Die Zeichen stehen auf Rumms. Waren zu Beginn des Jahrtausends noch filigrane Schnipselarbeiten mit digitalen Störgeräuschen oder pluckerndem Minimalismus der vorherrschende Ton der elektronischen Musik, so geht es heute oft wieder direkter und krachender zu. Ein bisschen hat es den Anschein, als sei das ganze mühsam zur Schau gestellte Geprökel für so manchen Musiker nur Vorarbeit gewesen, um allmählich wieder lockerzulassen und den entfesselten Groove ins Zentrum des Geschehens zu rücken. Gefragt ist "Booty" vulgo Arsch.
Die Musiker um das französische Label Ed Banger haben in den vergangenen Jahren vorgemacht, wie man softwaregestützte Detailversessenheit ohne Reibungsverlust in Rockgesten überführen kann. Nun wenden sich Produzenten vermehrt dem Hiphop zu, um ihn als hybride elektronische Musik in den Techno-Club zu bringen. Bestes Beispiel für diesen Trend ist CLP, das gemeinsame Projekt der Berliner Chris de Luca und Phon.o. Auf ihrem soeben erschienen Debütalbum "Supercontinental" arbeiten sie mit jungen Rappern wie Yo Majesty oder Mochipet zusammen, für deren Reimarbeit sie fette und zugleich äußerst nuancierte Beat-Fundamente gelegt haben.

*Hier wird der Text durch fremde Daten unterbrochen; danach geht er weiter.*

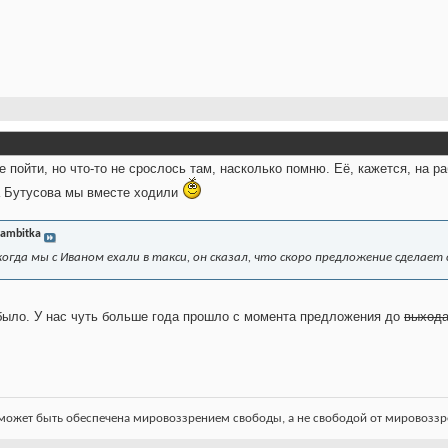
 пойти, но что-то не срослось там, насколько помню. Её, кажется, на ра
а Бутусова мы вместе ходили
ambitka
огда мы с Иваном ехали в такси, он сказал, что скоро предложение сделает с
 было. У нас чуть больше года прошло с момента предложения до
выхода
ожет быть обеспечена мировоззрением свободы, а не свободой от мировоззре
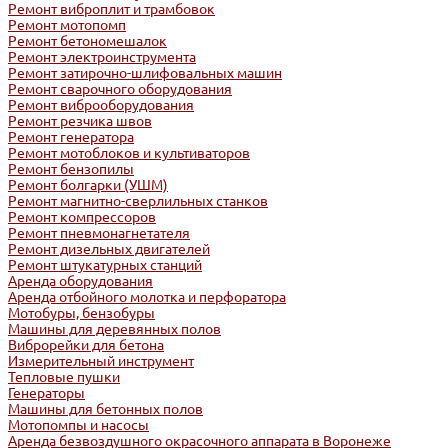
Ремонт виброплит и трамбовок
Ремонт мотопомп
Ремонт бетономешалок
Ремонт электроинструмента
Ремонт затирочно-шлифовальных машин
Ремонт сварочного оборудования
Ремонт виброоборудования
Ремонт резчика швов
Ремонт генератора
Ремонт мотоблоков и культиваторов
Ремонт бензопилы
Ремонт болгарки (УШМ)
Ремонт магнитно-сверлильных станков
Ремонт компрессоров
Ремонт пневмонагнетателя
Ремонт дизельных двигателей
Ремонт штукатурных станций
Аренда оборудования
Аренда отбойного молотка и перфоратора
Мотобуры, бензобуры
Машины для деревянных полов
Виброрейки для бетона
Измерительный инструмент
Тепловые пушки
Генераторы
Машины для бетонных полов
Мотопомпы и насосы
Аренда безвоздушного окрасочного аппарата в Воронеже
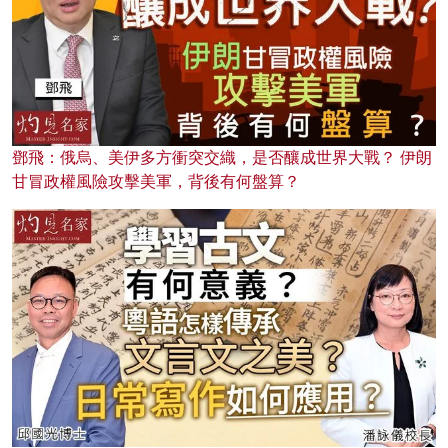
鄧飛：俄烏、美伊多方衝突交織，是否釀成世界大戰？ 伊朗
甘冒政權風險攻擊美軍，背後有何盤算？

Chris de Luca hat sich zuvor als Hälfte des Filigranarbeiter-Elektronikduos Funkstörung einen Namen gemacht. Für das inzwischen aufgelöste Projekt spielte Hiphop eine wichtige Rolle, doch wurden die Rhythmen meist in fein ziselierte Mikropartikel zerlegt, statt entspannt zu fließen. Wichtiger war das Arbeiten mit einer Unzahl von digitalen Software-Effekten, den mittlerweile in Verruf geratenen Plug-ins, um Verfremdungsvarianten aller Art durchzuspielen.

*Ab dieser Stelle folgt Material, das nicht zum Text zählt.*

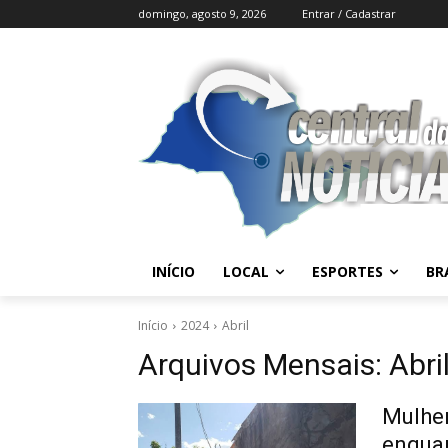
domingo, agosto 9, 2026
Entrar / Cadastrar
INÍCIO
LOCAL
ESPORTES
BR
Início
2024
Abril
Arquivos Mensais: Abri
Mulher
enquan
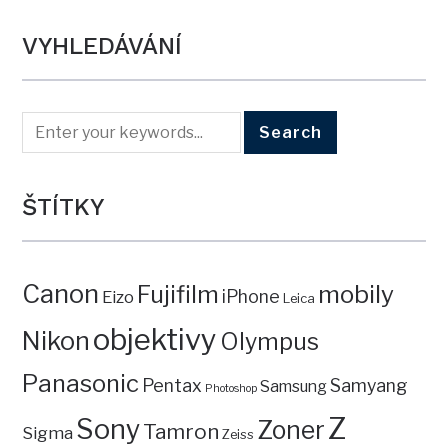
VYHLEDÁVÁNÍ
ŠTÍTKY
Canon
mobily
Fujifilm
iPhone
Eizo
Leica
objektivy
Nikon
Olympus
Panasonic
Pentax
Samyang
Samsung
Photoshop
Z
Sony
Zoner
Tamron
Sigma
Zeiss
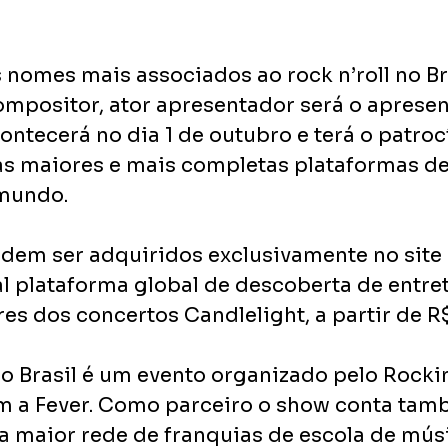
nomes mais associados ao rock n’roll no Bra
compositor, ator apresentador será o aprese
ntecerá no dia 1 de outubro e terá o patroc
as maiores e mais completas plataformas de
mundo. 
dem ser adquiridos exclusivamente no site 
pal plataforma global de descoberta de entr
res dos concertos Candlelight, a partir de R
o Brasil é um evento organizado pelo Rocki
m a Fever. Como parceiro o show conta tam
 a maior rede de franquias de escola de mús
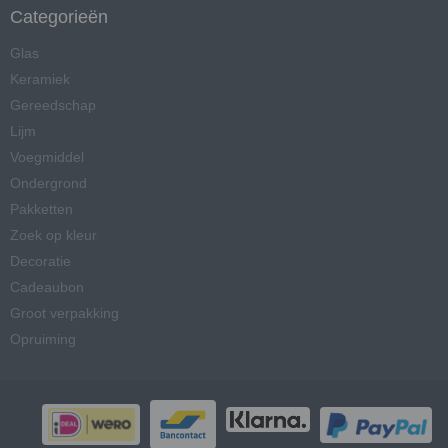
Categorieën
Glas
Keramiek
Gereedschap
Lijm
Voegmiddel
Ondergrond
Pakketten
Zoek op kleur
Decoratie
Cadeaubon
Groot verpakking
Opruiming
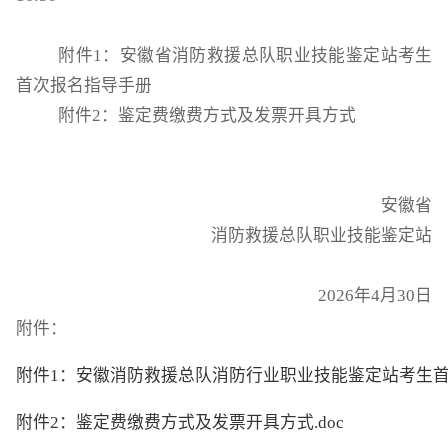
附件
1
：安徽省消防救援总队职业技能鉴定站考生
首次报名指导手册
附件2：鉴定费缴费方式及发票开具方式
安徽省
消防救援总队职业技能鉴定站
2026年4月30日
附件：
附件1：安徽消防救援总队消防行业职业技能鉴定站考生首次
附件2：鉴定费缴费方式及发票开具方式.doc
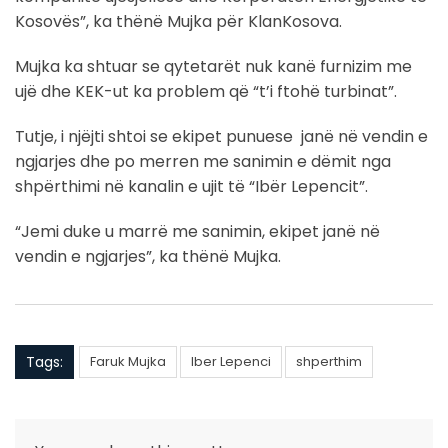
Kosovës”, ka thënë Mujka për KlanKosova.
Mujka ka shtuar se qytetarët nuk kanë furnizim me
ujë dhe KEK-ut ka problem që “t’i ftohë turbinat”.
Tutje, i njëjti shtoi se ekipet punuese janë në vendin e
ngjarjes dhe po merren me sanimin e dëmit nga
shpërthimi në kanalin e ujit të “Ibër Lepencit”.
“Jemi duke u marrë me sanimin, ekipet janë në
vendin e ngjarjes”, ka thënë Mujka.
Tags:
Faruk Mujka
Iber Lepenci
shperthim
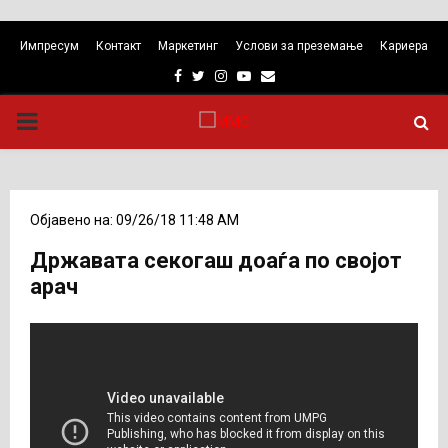
Импресум
Контакт
Маркетинг
Услови за преземање
Кариера
Facebook
Twitter
Instagram
Youtube
Email
PRIMARY
MENU
Објавено на: 09/26/18 11:48 AM
Државата секогаш доаѓа по својот
арач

"Man macht halt so Phasen durch. Ich muss sagen, dass ich mit Funkstörung mehr als genug gefrickelt habe", resümiert de Luca. Gemeinsam mit Phon.o wollte er diesmal eine Hiphop-Platte machen, "die schon sehr elektronisch ist, auch wenn man es nicht so raushört. Da sind diese ganzen kleinen Breaks, aber nicht ganz so offensichtlich." Statt Details um ihrer selbst willen in die Stücke zu basteln, ging es ihnen um den Flow der Musik, und, wie Phon.o ergänzt: "Wir wollten eine deutlichere, klarere Songstruktur, ohne dass die Effekte im Vordergrund stehen." Anders als ihre rockenden Kollegen aus Frankreich achteten sie auf einen "stimmigen und warmen" Klang ohne fiepsige Frequenzen - ganz im Dienste der Party.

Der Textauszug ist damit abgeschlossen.